Dealing with Docker Problems

Author

Jon Reades

Published

September 27, 2024

There are two types of problems that you’re likely to encounter when trying to use Docker:

  1. Errors installing Docker
  2. Errors running Docker

The vast majority of people encountering these issues will be on Windows machines.

Errors Installing Docker

Unsupported Version

The only problem that is common to both Windows and macOS machines is the ‘unsupported version’ (or similar wording) error. This happens when you are running an older version of the Operating System that is no longer supported by Docker’s most recent installer.

If you are not able to update your computer’s operating system to a more recent release, then your only option is to use an older version of Docker. You can find older versions of Docker to install, though for very old machines this may still not resolve the ‘unsupported version’ problem.

Problems with WSL2

If you have problems that mention WSL/WSL2 (this could be errors installing or updating this system) and you are sure that you’ve installed and updated WSL, then you may need to try using ‘Hyper-V’ instead. This is a ‘second-best’ workaround that has worked for some people.

Enabling Hyper-V

Microsoft has instructions here on how to enable Hyper-V on your Windows machine. You will need to restart your computer after enabling Hyper-V. These instructions may also help.

You will then need to look at the Docker settings and change the Use the WSL2 based engine to Use the Hyper-V based engine.

Problems with Admin Rights

If you are unable to install Docker on your computer (e.g. because you are an apprentice with a corporate laptop), you may wish to try using Podman instead. Podman is runs in ‘user space’, which means that it does not need admin rights to run. You can find out more about Podman here. Our limited testing suggests that it works well with the SDS environment.

You will need to:

  1. Download and install the Podman CLI and Desktop from here.
  2. Run the following command in the PowerShell or Terminal:
    podman machine init
    podman machine start
  3. And then run this command in PowerShell or Terminal to download the SDS image with podman pull jreades/sds:2024-intel (or jreades/sds:2024-silicon for M-chip Macs)

Errors Running Docker

If you have managed to install Docker (or Podman, if it came to that) and have managed to ‘pull’ a disk image then the last remaining obstacle to running Docker is, typically, running out of disk space.

Dealing with Disk Space

Some Windows PCs (especially those sold with Windows10) have two drives (C and D). The C drive may fill up very quickly once you start installing and running software or processing data. In that case you may want to store your Docker images on the D drive.

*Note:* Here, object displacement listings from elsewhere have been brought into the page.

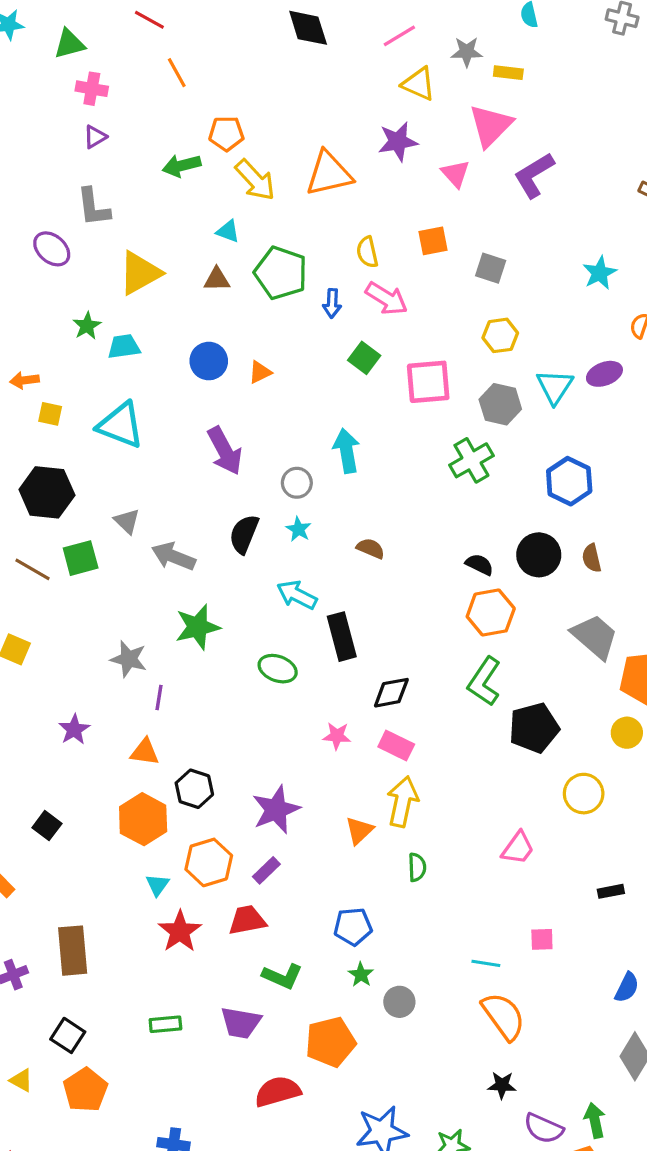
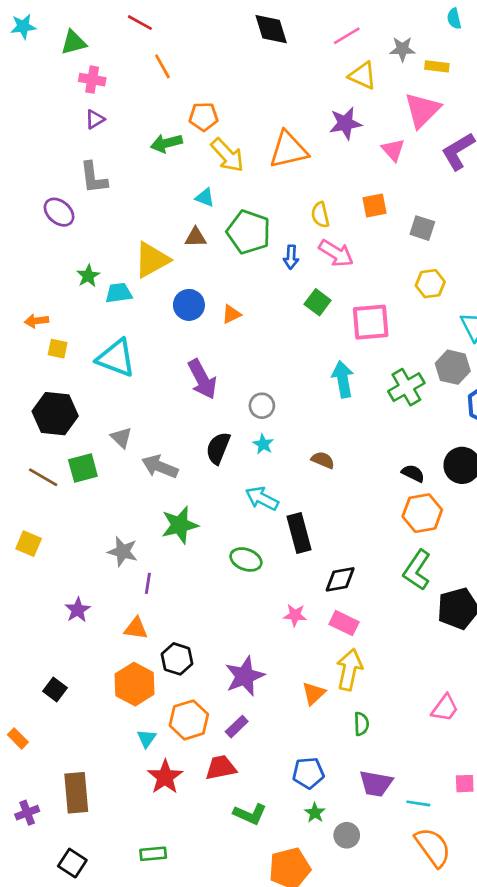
yellow triangle: (140, 273) -> (152, 260), moved
gray hexagon: (500, 404) -> (453, 367), moved
cyan arrow: (347, 451) -> (343, 379), moved
purple trapezoid: (241, 1023) -> (376, 784), moved

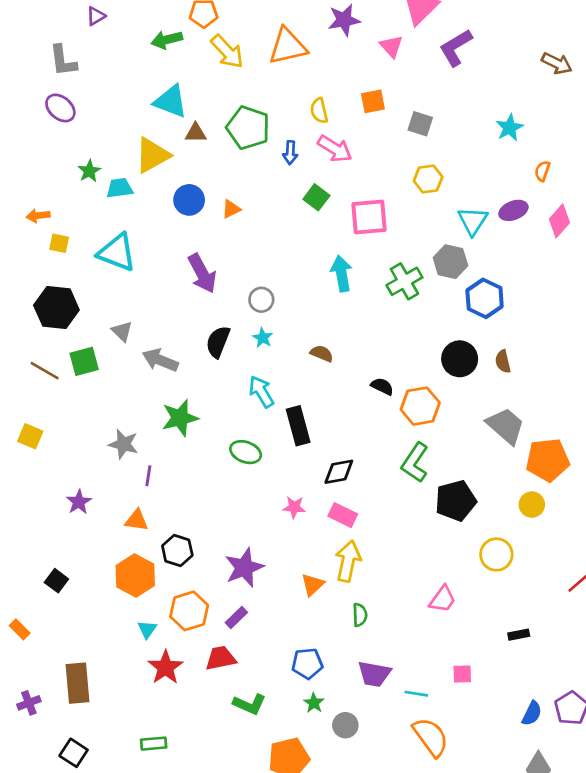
gray L-shape: (93, 178) -> (63, 61), moved
cyan triangle: (205, 198) -> (171, 101), moved, size x1.8
black semicircle: (413, 473) -> (382, 386), moved
cyan arrow: (262, 498) -> (261, 392), turned 32

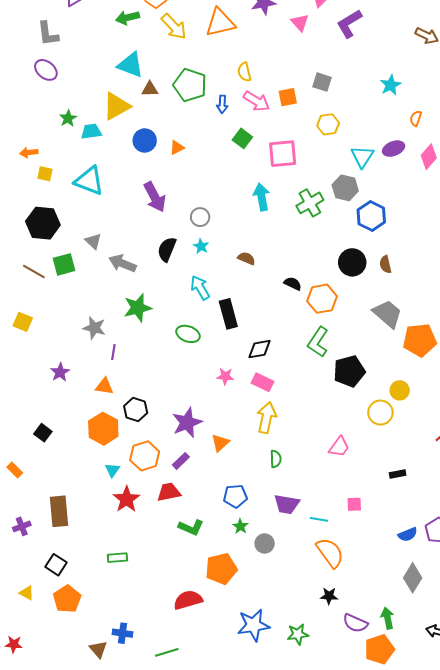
orange square: (373, 101) -> (288, 97), moved
yellow circle: (532, 505) -> (400, 390), moved
orange triangle: (313, 585) -> (220, 443), moved
blue semicircle: (532, 713) -> (408, 534), turned 42

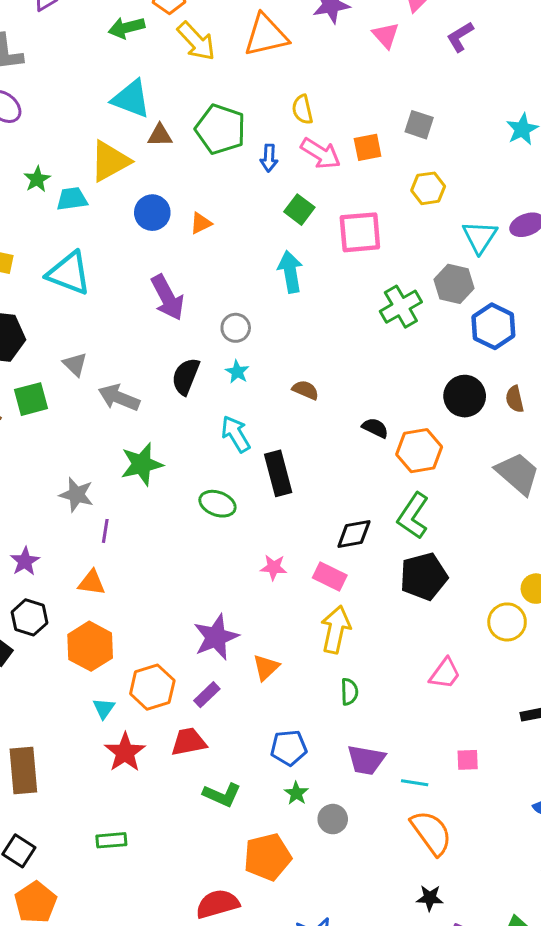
purple L-shape: (349, 24) -> (460, 37), size x0.7
cyan arrow: (262, 197) -> (290, 272), moved
black diamond: (260, 349) -> (354, 534), moved
black pentagon: (349, 371) -> (424, 576), moved
black hexagon: (136, 410) -> (29, 617), moved

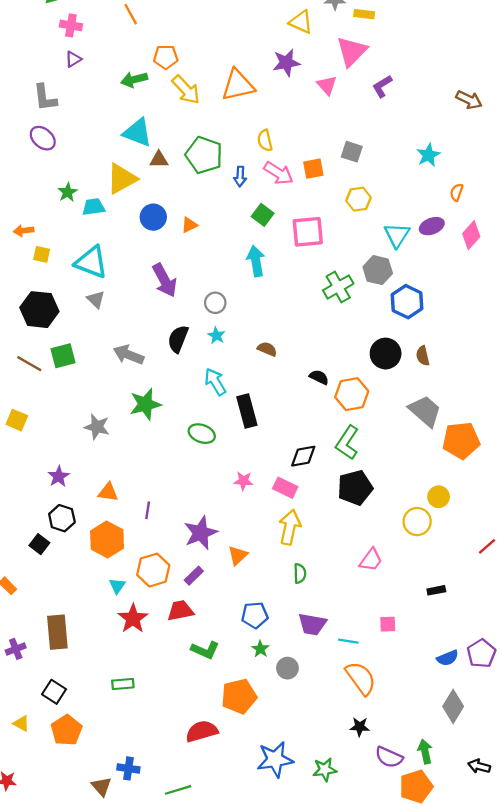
gray triangle: (75, 364) -> (96, 299), moved
purple line: (105, 531) -> (148, 510), moved

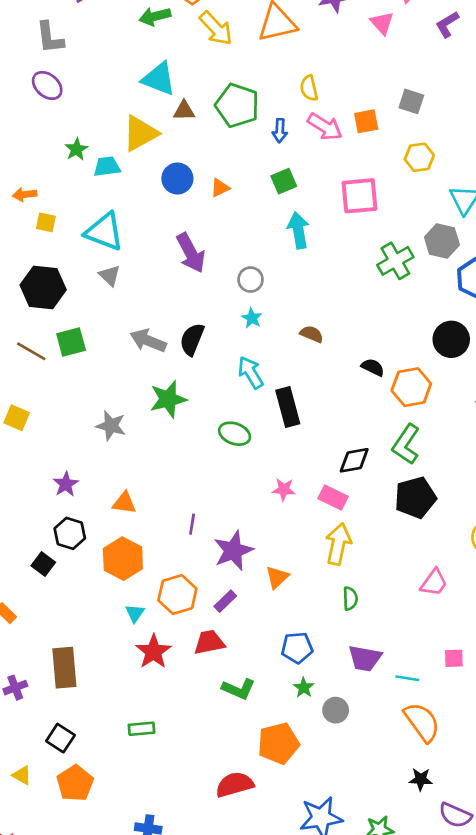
green square: (263, 215) -> (284, 181), moved, turned 30
black semicircle: (178, 339) -> (192, 339), moved
purple line: (148, 510) -> (192, 524), moved

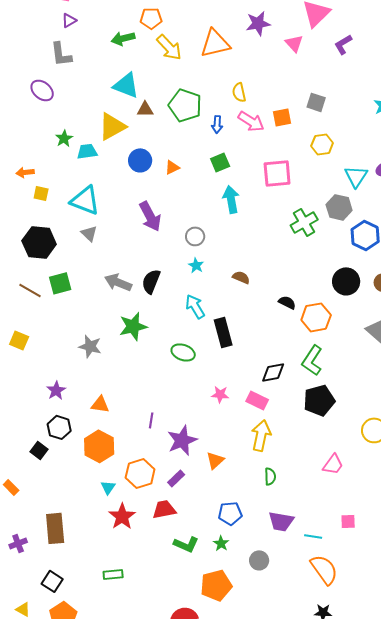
gray L-shape: (50, 38) -> (61, 54), moved
green star: (304, 688) -> (221, 543), moved

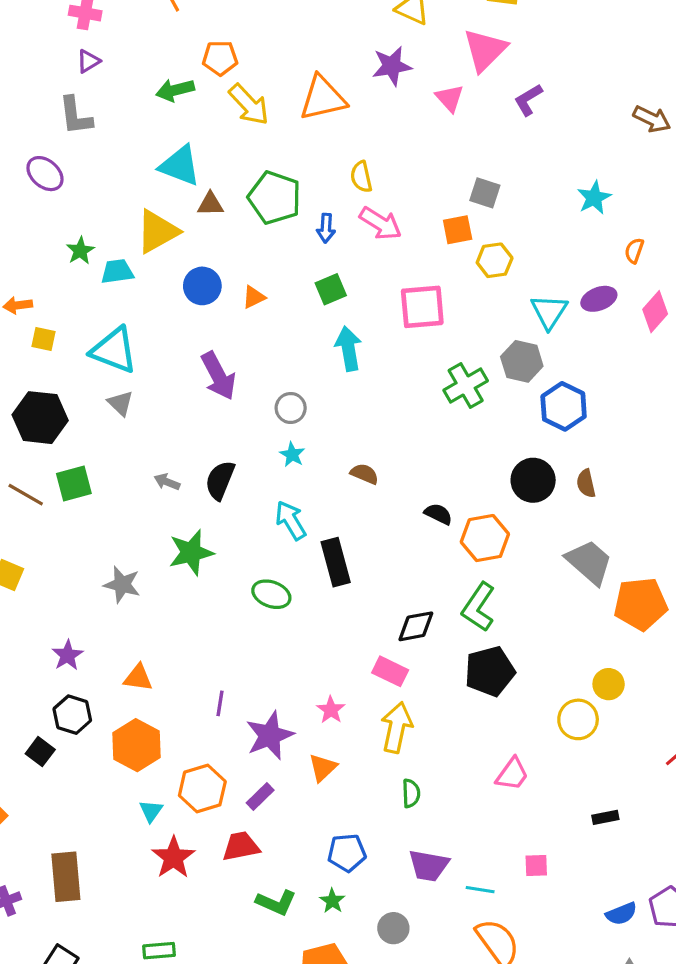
orange square: (282, 117) -> (458, 230), moved
gray arrow: (118, 282) -> (167, 482), size x0.6
pink star: (220, 394) -> (331, 710), moved, turned 30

This is a complex process, and you may need assistance, so there is a Moving to the D Drive page to try to talk you through the process.

Other Disk Space Issues

If you don’t have separate C and D drives but still have very little space left on your hard drive then it’s worth remembering that Docker is storing all of the images and containers that you have downloaded and run. You can see how much space Docker is using by running the following command in the PowerShell or Terminal:

docker system df

Deleting an Image

The most ‘intuitive’ way is to delete each image by it’s unique ID:

docker ps -aq # Get list of running processes and work out container IDs to remove
docker rm -f <list of container IDs>
docker images # Get list of available images and work out image IDs to remove
docker rmi -f <list of image IDs>

Deleting by Filter

A more ‘direct’ approach that should be used with some care is to looking for the name of the image and delete that way:

docker ps -aqf "name=sds" --format="{{.Image}} {{.Names}} {{.ID}}" | grep "2024" | cut -d' ' -f3 | xargs docker rm -f
docker images --format="{{.Repository}} {{.Tag}} {{.ID}}" | grep "sds" | cut -d' ' -f3 | xargs docker rmi

The Last Resort

Warning

We only support Anaconda Python as a fallback for students who would otherwise be unable to complete the module because their computer does not support Docker. If you choose to use Anaconda (but could run Docker) then we will not be able to support you.

A very small number of students are unable to run Docker or Podman at all on computers running Windows 10 Home (in 23/24 there were none), in which case Anaconda Python can be used with the configuration that we provide. However, if your machine runs Docker then you must use Docker: this isolates the programming environment from your computer, ensuring that nothing is clobbered by accident, and guaranteeing that you are working with the same version of every Python library as the rest of the class (and the versions for which the practicals are tested).

Anaconda is only supported as a last resort.

However you are always free to install Anaconda Python and to use our YAML configuration script to install the SDS environment, but you should do this in your own time: in previous years students have encountered difficult-to-diagnose bugs in their code (and lost marks in the Assessments!) because they had installed an older or more recent version of a Python library than the one configured and tested in the SDS environment.

We believe that the replication advantages of virtualisation outweigh the disbenefits in terms of performance. It also means that you will spend less time installing libraries and more time running code, which is where your attention should really be when you are familiarising yourself with the foundations of data science.

Eventually you will, of course, want to install and manage your own programming environment (possibly even by building and sharing Docker images!) but this can be left for later when you have developed an appreciation of how and when virtualisation is (or is not) an appropriate solution to your needs.